Task statement: Transcribe every entry word for word, but drop the pictures.

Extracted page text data
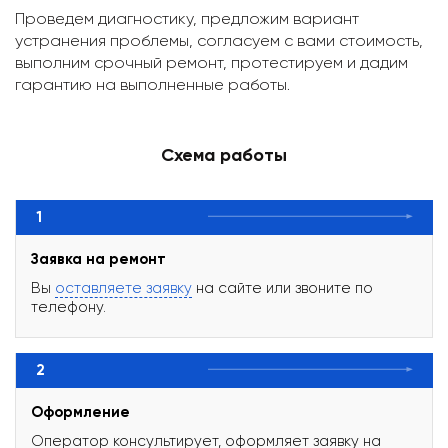
Проведем диагностику, предложим вариант
устранения проблемы, согласуем с вами стоимость,
выполним срочный ремонт, протестируем и дадим
гарантию на выполненные работы.
Схема работы
1
Заявка на ремонт
Вы
оставляете заявку
на сайте или звоните по
телефону.
2
Оформление
Оператор консультирует, оформляет заявку на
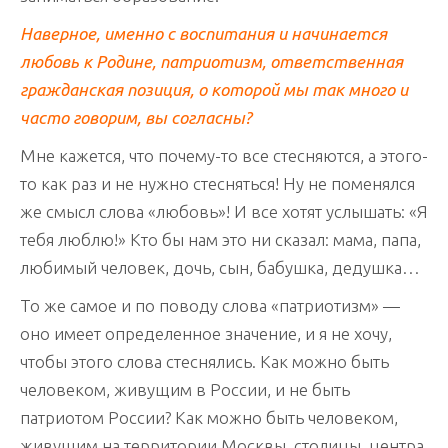
Наверное, именно с воспитания и начинается
любовь к Родине, патриотизм, ответственная
гражданская позиция, о которой мы так много и
часто говорим, вы согласны?
Мне кажется, что почему-то все стесняются, а этого-
то как раз и не нужно стесняться! Ну не поменялся
же смысл слова «любовь»! И все хотят услышать: «Я
тебя люблю!» Кто бы нам это ни сказал: мама, папа,
любимый человек, дочь, сын, бабушка, дедушка…
То же самое и по поводу слова «патриотизм» —
оно имеет определенное значение, и я не хочу,
чтобы этого слова стеснялись. Как можно быть
человеком, живущим в России, и не быть
патриотом России? Как можно быть человеком,
живущим на территории Москвы, столицы, центра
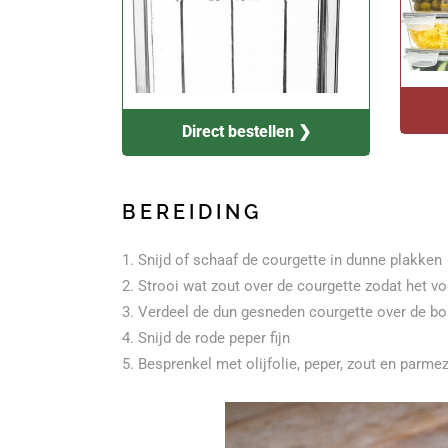
Direct bestellen ❯
BEREIDING
Snijd of schaaf de courgette in dunne plakken
Strooi wat zout over de courgette zodat het vo
Verdeel de dun gesneden courgette over de bo
Snijd de rode peper fijn
Besprenkel met olijfolie, peper, zout en parm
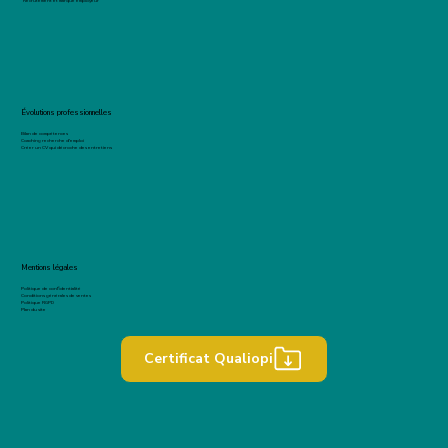
Recrutement et marque employeur
Évolutions professionnelles
Bilan de compétences
Coaching recherche d'emploi
Créer un CV qui décroche des entretiens
Mentions légales
Politique de confidentialité
Conditions générales de ventes
Politique RGPD
Plan du site
Certificat Qualiopi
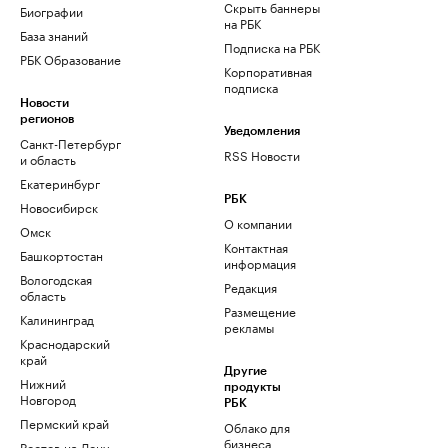
Скрыть баннеры
Биографии
на РБК
База знаний
Подписка на РБК
РБК Образование
Корпоративная
подписка
Новости
регионов
Уведомления
Санкт-Петербург
RSS Новости
и область
Екатеринбург
РБК
Новосибирск
О компании
Омск
Контактная
Башкортостан
информация
Вологодская
Редакция
область
Размещение
Калининград
рекламы
Краснодарский
край
Другие
Нижний
продукты
Новгород
РБК
Пермский край
Облако для
бизнеса
Ростов-на-Дону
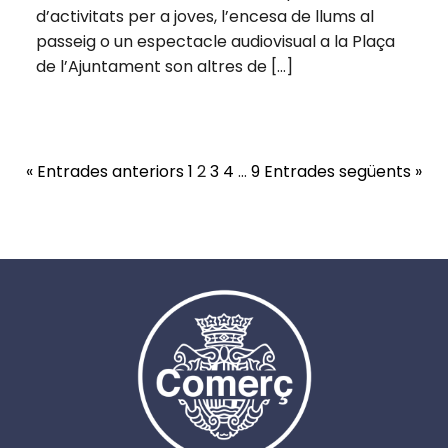
d’activitats per a joves, l’encesa de llums al
passeig o un espectacle audiovisual a la Plaça
de l’Ajuntament son altres de […]
« Entrades anteriors
1
2
3
4
…
9
Entrades següents »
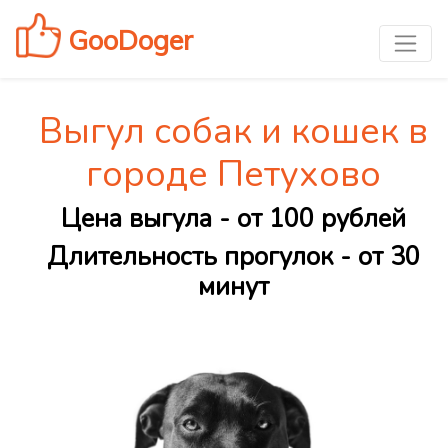
GooDoger
Выгул собак и кошек в
городе Петухово
Цена выгула - от 100 рублей
Длительность прогулок - от 30
минут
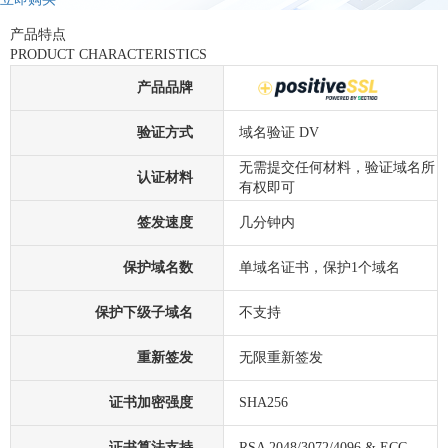
产品特点
PRODUCT CHARACTERISTICS
产品品牌
验证方式
域名验证 DV
无需提交任何材料，验证域名所
认证材料
有权即可
签发速度
几分钟内
保护域名数
单域名证书，保护1个域名
保护下级子域名
不支持
重新签发
无限重新签发
证书加密强度
SHA256
证书算法支持
RSA 2048/3072/4096 & ECC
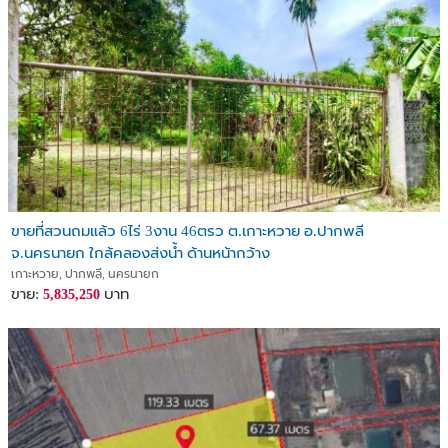
**15 ล้านบาท**
(เฉลี่ย 950,000 บาท/ไร่ หรือ 2,375 บาท/ตร.วา)
👉 รวมค่าโอนกรรมสิทธิ์
---
## 📞 สนใจนัดชมที่ดิน ติดต่อ:
**คุณเป้ ชัยพร**
โทร. [0829744749](tel:0829744749)
Line: happypea749
ขายที่สวนถมแล้ว 6ไร่ 3งาน 46ตรว ต.เกาะหวาย อ.ปากพลี
---
จ.นครนายก ใกล้คลองส่งน้ำ ด้านหน้ากว้าง
เกาะหวาย, ปากพลี, นครนายก
## 🔑
ขาย:
บาท
5,835,250
- ที่ดินนครนายก
- ที่ดินปากพลี
- ที่ดินวิวเขา
- ที่ดินทำเกษตร
- Land Bank นครนายก
- ที่ดินลงทุนใกล้เขาใหญ่
- ซื้อขายที่ดินโฉนดครุฑแดง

Task answer:
Проведем диагностику, предложим вариант
устранения проблемы, согласуем с вами стоимость,
выполним срочный ремонт, протестируем и дадим
гарантию на выполненные работы.
Схема работы
1
Заявка на ремонт
Вы
оставляете заявку
на сайте или звоните по
телефону.
2
Оформление
Оператор консультирует, оформляет заявку на
Наверное, именно с воспитания и начинается
любовь к Родине, патриотизм, ответственная
гражданская позиция, о которой мы так много и
часто говорим, вы согласны?
Мне кажется, что почему-то все стесняются, а этого-
то как раз и не нужно стесняться! Ну не поменялся
же смысл слова «любовь»! И все хотят услышать: «Я
тебя люблю!» Кто бы нам это ни сказал: мама, папа,
любимый человек, дочь, сын, бабушка, дедушка…
То же самое и по поводу слова «патриотизм» —
оно имеет определенное значение, и я не хочу,
чтобы этого слова стеснялись. Как можно быть
человеком, живущим в России, и не быть
патриотом России? Как можно быть человеком,
живущим на территории Москвы, столицы, центра
Direct bestellen ❯
BEREIDING
Snijd of schaaf de courgette in dunne plakken
Strooi wat zout over de courgette zodat het vo
Verdeel de dun gesneden courgette over de bo
Snijd de rode peper fijn
Besprenkel met olijfolie, peper, zout en parm
Recrutement et marque employeur
Évolutions professionnelles
Bilan de compétences
Coaching recherche d'emploi
Créer un CV qui décroche des entretiens
Mentions légales
Politique de confidentialité
Conditions générales de ventes
Politique RGPD
Plan du site
Certificat Qualiopi
Скрыть баннеры
Биографии
на РБК
База знаний
Подписка на РБК
РБК Образование
Корпоративная
подписка
Новости
регионов
Уведомления
Санкт-Петербург
RSS Новости
и область
Екатеринбург
РБК
Новосибирск
О компании
Омск
Контактная
Башкортостан
информация
Вологодская
Редакция
область
Размещение
Калининград
рекламы
Краснодарский
край
Другие
Нижний
продукты
Новгород
РБК
Пермский край
Облако для
бизнеса
Ростов-на-Дону
d’activitats per a joves, l’encesa de llums al
passeig o un espectacle audiovisual a la Plaça
de l’Ajuntament son altres de […]
« Entrades anteriors
1
2
3
4
…
9
Entrades següents »
GooDoger
Выгул собак и кошек в
городе Петухово
Цена выгула - от 100 рублей
Длительность прогулок - от 30
минут
产品特点
PRODUCT CHARACTERISTICS
产品品牌
验证方式
域名验证 DV
无需提交任何材料，验证域名所
认证材料
有权即可
签发速度
几分钟内
保护域名数
单域名证书，保护1个域名
保护下级子域名
不支持
重新签发
无限重新签发
证书加密强度
SHA256
证书算法支持
RSA 2048/3072/4096 & ECC
**15 ล้านบาท**
(เฉลี่ย 950,000 บาท/ไร่ หรือ 2,375 บาท/ตร.วา)
👉 รวมค่าโอนกรรมสิทธิ์
---
## 📞 สนใจนัดชมที่ดิน ติดต่อ:
**คุณเป้ ชัยพร**
โทร. [0829744749](tel:0829744749)
Line: happypea749
ขายที่สวนถมแล้ว 6ไร่ 3งาน 46ตรว ต.เกาะหวาย อ.ปากพลี
---
จ.นครนายก ใกล้คลองส่งน้ำ ด้านหน้ากว้าง
เกาะหวาย, ปากพลี, นครนายก
## 🔑
ขาย:
บาท
5,835,250
- ที่ดินนครนายก
- ที่ดินปากพลี
- ที่ดินวิวเขา
- ที่ดินทำเกษตร
- Land Bank นครนายก
- ที่ดินลงทุนใกล้เขาใหญ่
- ซื้อขายที่ดินโฉนดครุฑแดง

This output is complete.